William Barr’s big meltdown
Someone needs to get Attorney General William Barr a dictionary. And fast. Wednesday’s hearing in the Senate revealed that the head of the DOJ has considerable trouble with a number of fairly common English words. “I’m trying to grapple with the word ‘suggest’”, he said in an exchange with Kamala Harris when the Senator was trying to find out whether Donald Trump or anyone at the White House had ever asked or suggested that he open an investigation into anyone. Harris helpfully supplied a number of synonyms – “hinted”, “inferred” – but Bill Barr still came up with a non-answer to the question the Senator had to ask him twice.

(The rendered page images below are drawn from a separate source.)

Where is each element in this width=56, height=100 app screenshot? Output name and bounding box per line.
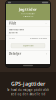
staticText: GPS-jagttider <box>11 80 45 87</box>
staticText: ⌄ <box>45 22 47 25</box>
staticText: Gældende jagttid i hele <box>9 29 24 31</box>
staticText: Se hvad du må jage på dit vildt <box>7 88 49 92</box>
staticText: sted og den aktuelle tid <box>10 92 46 96</box>
button[interactable]: Vælg vildt <box>6 20 50 26</box>
staticText: Find de aktuelle jagttider <box>20 13 36 15</box>
staticText: Vildt <box>9 22 16 25</box>
staticText: › <box>46 52 47 55</box>
staticText: 01.09.2024 – 31.01.2025 <box>30 38 47 39</box>
button[interactable]: Detaljer <box>6 51 50 56</box>
staticText: for dit jagtområde <box>22 16 34 17</box>
staticText: Periode <box>9 38 15 39</box>
staticText: Jagttider <box>19 6 37 12</box>
staticText: Detaljer <box>9 52 21 55</box>
staticText: SE I JAGTTIDER <box>22 45 34 47</box>
staticText: jagtdistrikt <box>9 32 18 34</box>
button[interactable]: SE I JAGTTIDER <box>11 43 45 48</box>
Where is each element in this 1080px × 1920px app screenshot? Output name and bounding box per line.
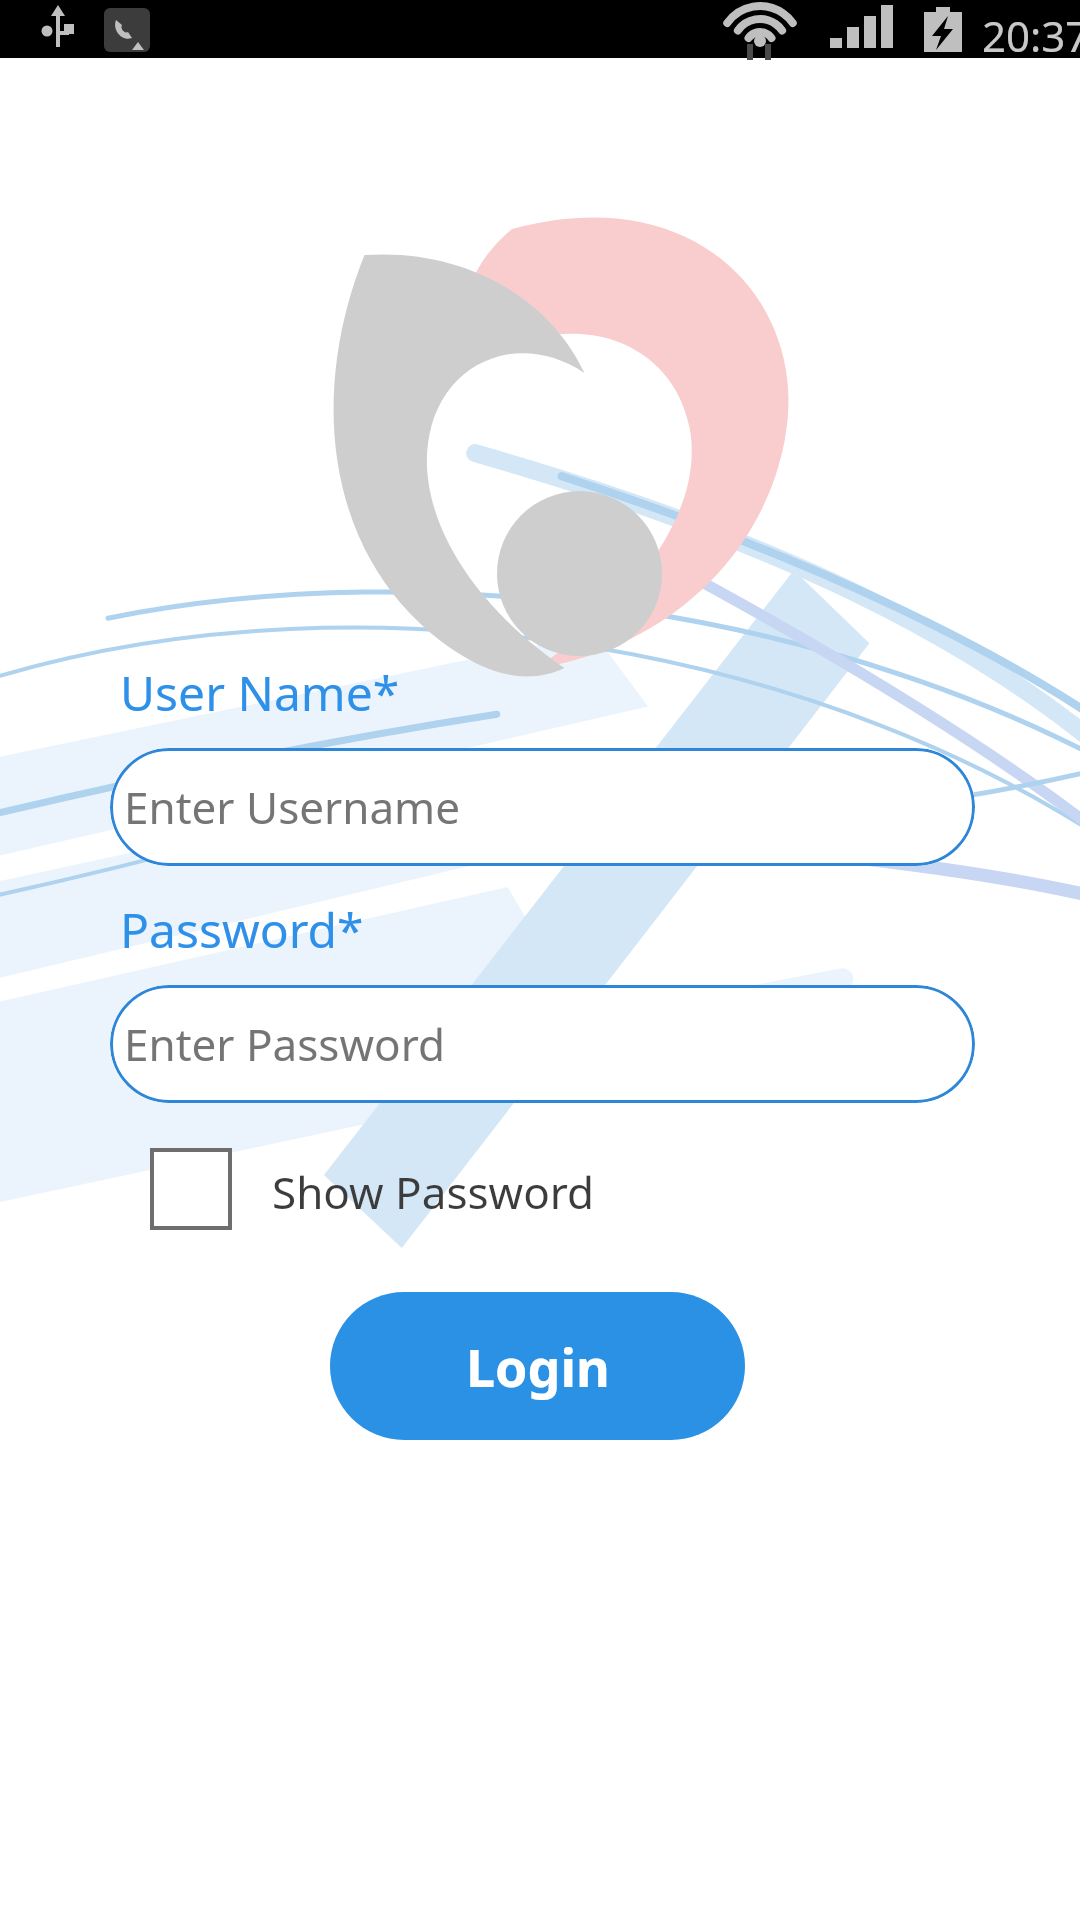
staticText: Show Password [272, 1162, 595, 1222]
button[interactable]: Enter Password [110, 985, 975, 1103]
staticText: Password* [120, 897, 364, 962]
staticText: User Name* [120, 660, 400, 725]
button[interactable]: Show Password [150, 1148, 600, 1234]
staticText: Login [466, 1331, 610, 1402]
staticText: Enter Password [124, 1014, 445, 1074]
button[interactable]: Enter Username [110, 748, 975, 866]
staticText: Enter Username [124, 777, 461, 837]
staticText: 20:37 [982, 7, 1080, 64]
button[interactable]: Login [330, 1292, 745, 1440]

Interestingly, on the same day that A. G. Barr claimed he didn’t know of any efforts on the part of the White House to get the DOJ involved in any investigation, an article in the New York Times (“Biden Faces Conflict of Interest Questions That Are Being Promoted by Trump and Allies”) stated that “Mr. Trump [ … ] recently suggested he would like Attorney General William P. Barr to look into the material gathered by the Ukrainian prosecutors – echoing repeated calls from Mr. Giuliani for the Justice Department to investigate the Bidens’ Ukrainian work and other connections between Ukraine and the United States.” Make of that what you will when you decide about the Attorney General’s truthfulness.
Another word that Bill Barr seems to have trouble with is the word “spying”. He used it liberally to describe the FBI’s investigation into the 2016 Trump campaign, and when confronted with the question of whether he would characterize other legitimately authorized activities of intelligence services as spying, he denied that the word had a negative and sinister connotation.
The third word the U.S. Attorney General seems to be confused about is “transparency,” While he likes to use it quite often to describe his handling of the Mueller report, he somehow seems to get it mixed up with obfuscation. Instead of using the Senate hearing to finally come clean about his mishandling of the report the Special Counsel placed into his hands, Barr again neglected to provide the whole truth by never mentioning the fact that the letter whose existence was revealed by the Washington Post the day before the hearing was not the first but the second letter Mueller had written to him in response to the Attorney General’s now infamous four-page summary/non-summary letter. William Barr also responded to a request by Senator Blumenthal to be given access to the notes that were taken on the subsequent phone conversation between Barr and Mueller with a flat-out “No.” That is not what the word “transparency” means.
All in all, A. G. Barr proved that he is rather good at running down the clock, obfuscation and stonewalling which is why House Judiciary Democrats did exactly the right thing when they insisted on the format of a hearing that would have a thirty minute round of uninterrupted questioning by a staff lawyer in addition of the usual five minute rounds of answering questions posed by committee members. They are also right when they ask for Attorney General William Barr to resign.